Rivian is looking to enhance the efficiency, resilience, and intelligence of its supply chain by applying machine learning, data science, and data engineering principles.
Requirements
Strong programming proficiency in Python.
Experience with machine learning frameworks/libraries such as scikit-learn, TensorFlow, PyTorch.
Solid understanding of relational databases (SQL) and experience with big data technologies (e.g., Spark, Hadoop, Snowflake, Databricks).
MLOps Platforms: Hands-on experience building production ML systems using tools like MLflow, Kubeflow, Vertex AI, or SageMaker for experiment tracking, model registry, and serving.
Familiarity with cloud platforms (Databricks, AWS, Azure, GCP) and their relevant services for ML and data.

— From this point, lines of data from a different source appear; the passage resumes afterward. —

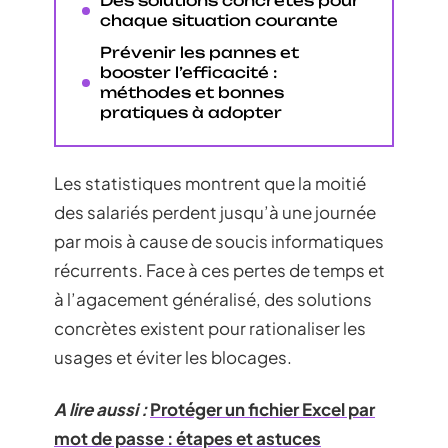
Des solutions concrètes pour
chaque situation courante
Prévenir les pannes et
booster l’efficacité :
méthodes et bonnes
pratiques à adopter
Les statistiques montrent que la moitié
des salariés perdent jusqu’à une journée
par mois à cause de soucis informatiques
récurrents. Face à ces pertes de temps et
à l’agacement généralisé, des solutions
concrètes existent pour rationaliser les
usages et éviter les blocages.
A lire aussi :
Protéger un fichier Excel par
mot de passe : étapes et astuces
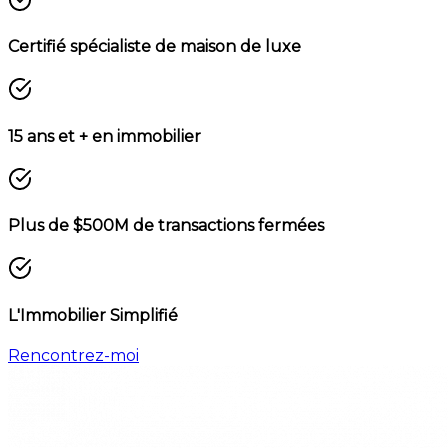
Certifié spécialiste de maison de luxe
15 ans et + en immobilier
Plus de $500M de transactions fermées
L'Immobilier Simplifié
Rencontrez-moi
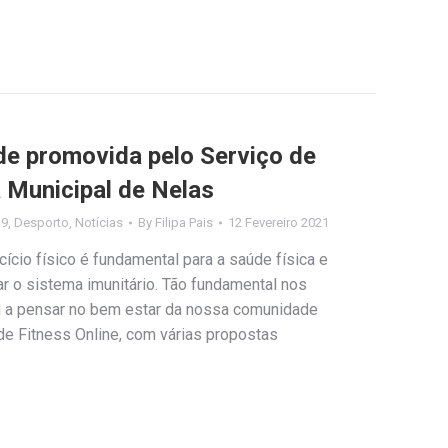
e promovida pelo Serviço de
 Municipal de Nelas
19
,
Desporto
,
Notícias
By
Filipa Pais
12 Fevereiro 2021
ício físico é fundamental para a saúde física e
r o sistema imunitário. Tão fundamental nos
i a pensar no bem estar da nossa comunidade
de Fitness Online, com várias propostas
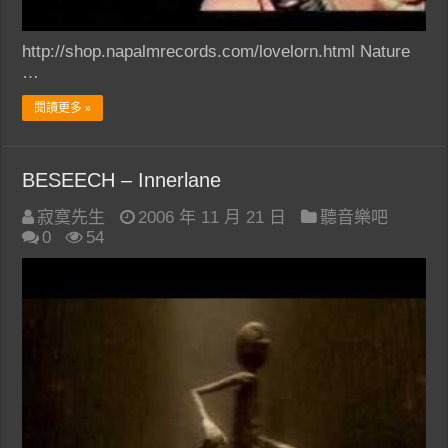
http://shop.napalmrecords.com/lovelorn.html Nature
…
閱讀更多 »
BESEECH – Innerlane
寂寞先生
2006 年 11 月 21 日
聽音樂吧
0
54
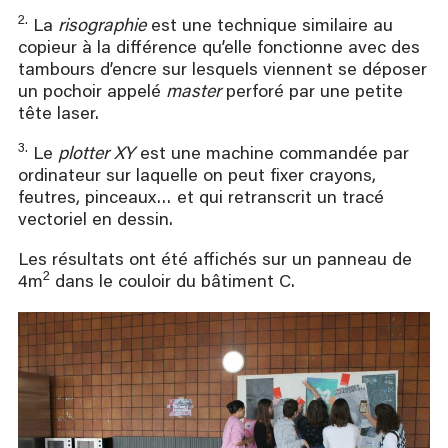
2.
La
risographie
est une technique similaire au
copieur à la différence qu’elle fonctionne avec des
tambours d’encre sur lesquels viennent se déposer
un pochoir appelé
master
perforé par une petite
tête laser.
3.
Le
plotter XY
est une machine commandée par
ordinateur sur laquelle on peut fixer crayons,
feutres, pinceaux… et qui retranscrit un tracé
vectoriel en dessin.
Les résultats ont été affichés sur un panneau de
2
4m
dans le couloir du bâtiment C.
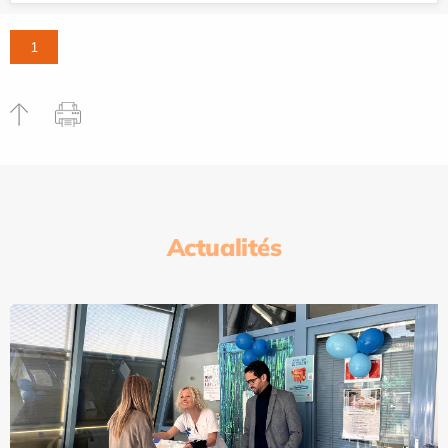
1
Actualités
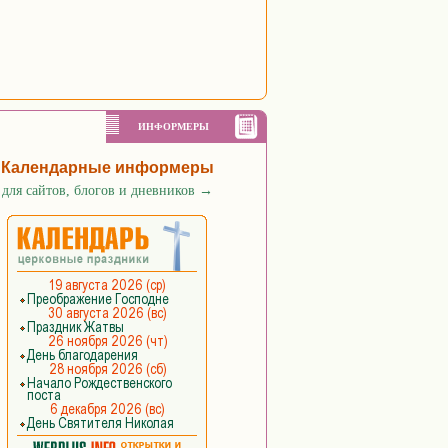
ИНФОРМЕРЫ
Календарные информеры
для сайтов, блогов и дневников
→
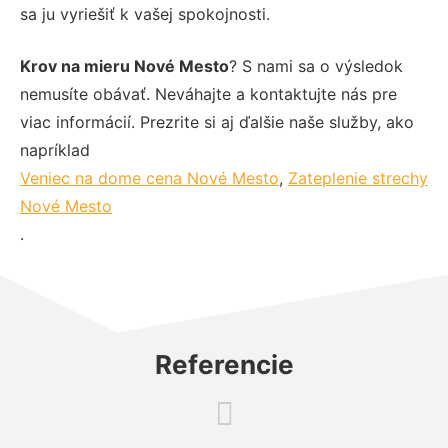
sa ju vyriešiť k vašej spokojnosti.
Krov na mieru Nové Mesto
? S nami sa o výsledok
nemusíte obávať. Neváhajte a kontaktujte nás pre
viac informácií. Prezrite si aj ďalšie naše služby, ako
napríklad
Veniec na dome cena Nové Mesto
,
Zateplenie strechy
Nové Mesto
.
Referencie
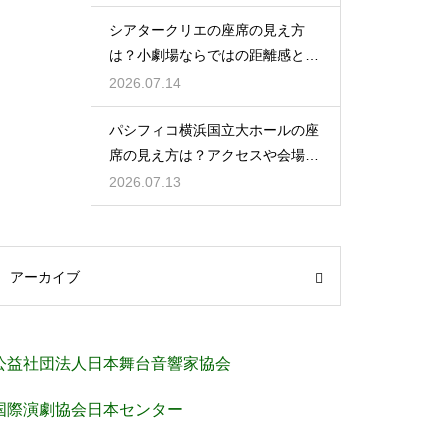
シアタークリエの座席の見え方
は？小劇場ならではの距離感と見
やすさを解説
2026.07.14
パシフィコ横浜国立大ホールの座
席の見え方は？アクセスや会場の
規模感も徹底チェック
2026.07.13
アーカイブ
公益社団法人日本舞台音響家協会
国際演劇協会日本センター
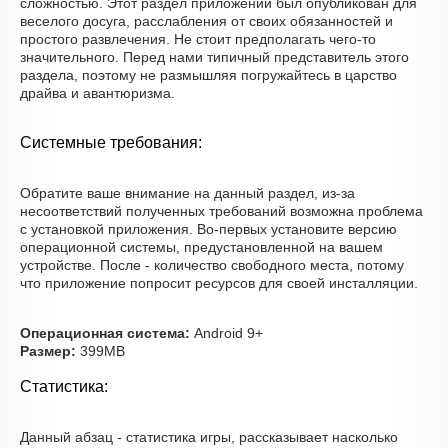
сложностью. Этот раздел приложений был опубликован для
веселого досуга, расслабления от своих обязанностей и
простого развлечения. Не стоит предполагать чего-то
значительного. Перед нами типичный представитель этого
раздела, поэтому не размышляя погружайтесь в царство
драйва и авантюризма.
Системные требования:
Обратите ваше внимание на данный раздел, из-за
несоответствий полученных требований возможна проблема
с установкой приложения. Во-первых установите версию
операционной системы, предустановленной на вашем
устройстве. После - количество свободного места, потому
что приложение попросит ресурсов для своей инсталляции.
Операционная система:
Android 9+
Размер:
399MB
Статистика:
Данный абзац - статистика игры, рассказывает насколько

Experience with DevOps principles and tools (e.g., Docker, Kubernetes, CI/CD pipelines like Jenkins, GitLab CI, GitHub Actions) for infrastructure as code and automated deployments.
Experience with Infrastructure as Code tools (e.g., Terraform, Databricks DABs) is highly desirable.
Responsibilities
Design and Develop ML Models: Collaborate with stakeholders to understand supply chain challenges and design, develop, and implement machine learning models (e.g., forecasting, optimization, anomaly detection, predictive maintenance) to address them.
Data Preparation & Feature Engineering: Work with large, complex datasets from various sources, performing data cleaning, transformation, and feature engineering to prepare data for model training and deployment.
Model Deployment & MLOps: Design, build, and maintain robust MLOps pipelines to effectively deploy, monitor, and manage machine learning models in production environments. This includes setting up automated model retraining, versioning, and performance tracking.
Data Pipeline Development: Contribute to the development and optimization of scalable data pipelines to ingest, process, and store supply chain data, ensuring data quality and accessibility for ML applications.
CI/CD for Machine Learning: Design, implement, and maintain CI/CD/CT (Continuous Integration/Continuous Delivery/Continuous Training) pipelines to automate the testing, validation, and deployment of models and the underlying infrastructure.
Advanced Monitoring & Observability: Implement comprehensive monitoring solutions for both model performance (accuracy, drift, bias) and operational health (latency, throughput, error rates, cost).
Infrastructure as Code (IaC): Build and manage scalable ML infrastructure on cloud platforms using IaC principles and tools (e.g., Terraform, Databricks DABs).
Other
3-5 years of practical experience in machine learning engineering, data science, or data engineering roles.
Solid understanding of statistical modeling, machine learning algorithms, and experimental design.
Basic understanding of data warehousing concepts, ETL processes, and data governance.
Excellent analytical and problem-solving skills with a keen eye for detail.
Genuine interest in supply chain operations and the automotive industry, particularly electric vehicles.